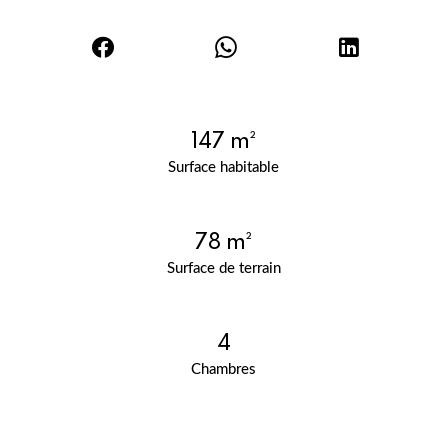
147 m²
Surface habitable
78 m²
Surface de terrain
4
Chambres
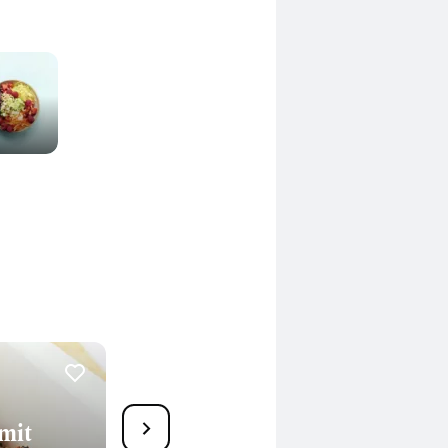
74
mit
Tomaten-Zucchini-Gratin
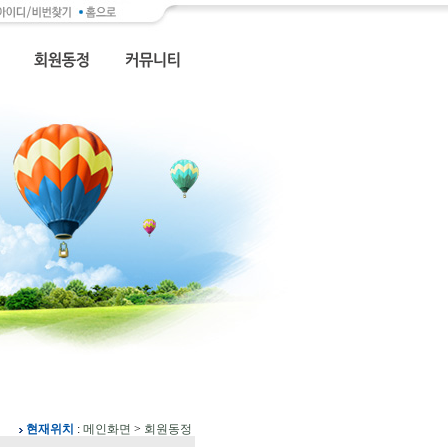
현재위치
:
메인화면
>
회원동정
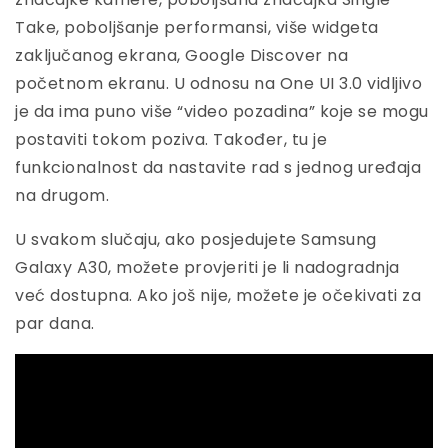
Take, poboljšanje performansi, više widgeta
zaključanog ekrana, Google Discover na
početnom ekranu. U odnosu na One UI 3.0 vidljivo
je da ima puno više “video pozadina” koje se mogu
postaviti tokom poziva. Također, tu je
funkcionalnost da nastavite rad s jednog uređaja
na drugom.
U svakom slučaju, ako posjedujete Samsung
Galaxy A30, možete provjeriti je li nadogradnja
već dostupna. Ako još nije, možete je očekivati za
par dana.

*The task:* Starting with the line that contains "Surface habitable", repeat each line exactly through the last line of the data above, and nothing more; the pictures stay out.

*Exercise answer:*
Surface habitable
78 m²
Surface de terrain
4
Chambres
74
mit
Tomaten-Zucchini-Gratin
현재위치
:
메인화면
>
회원동정
Take, poboljšanje performansi, više widgeta
zaključanog ekrana, Google Discover na
početnom ekranu. U odnosu na One UI 3.0 vidljivo
je da ima puno više “video pozadina” koje se mogu
postaviti tokom poziva. Također, tu je
funkcionalnost da nastavite rad s jednog uređaja
na drugom.
U svakom slučaju, ako posjedujete Samsung
Galaxy A30, možete provjeriti je li nadogradnja
već dostupna. Ako još nije, možete je očekivati za
par dana.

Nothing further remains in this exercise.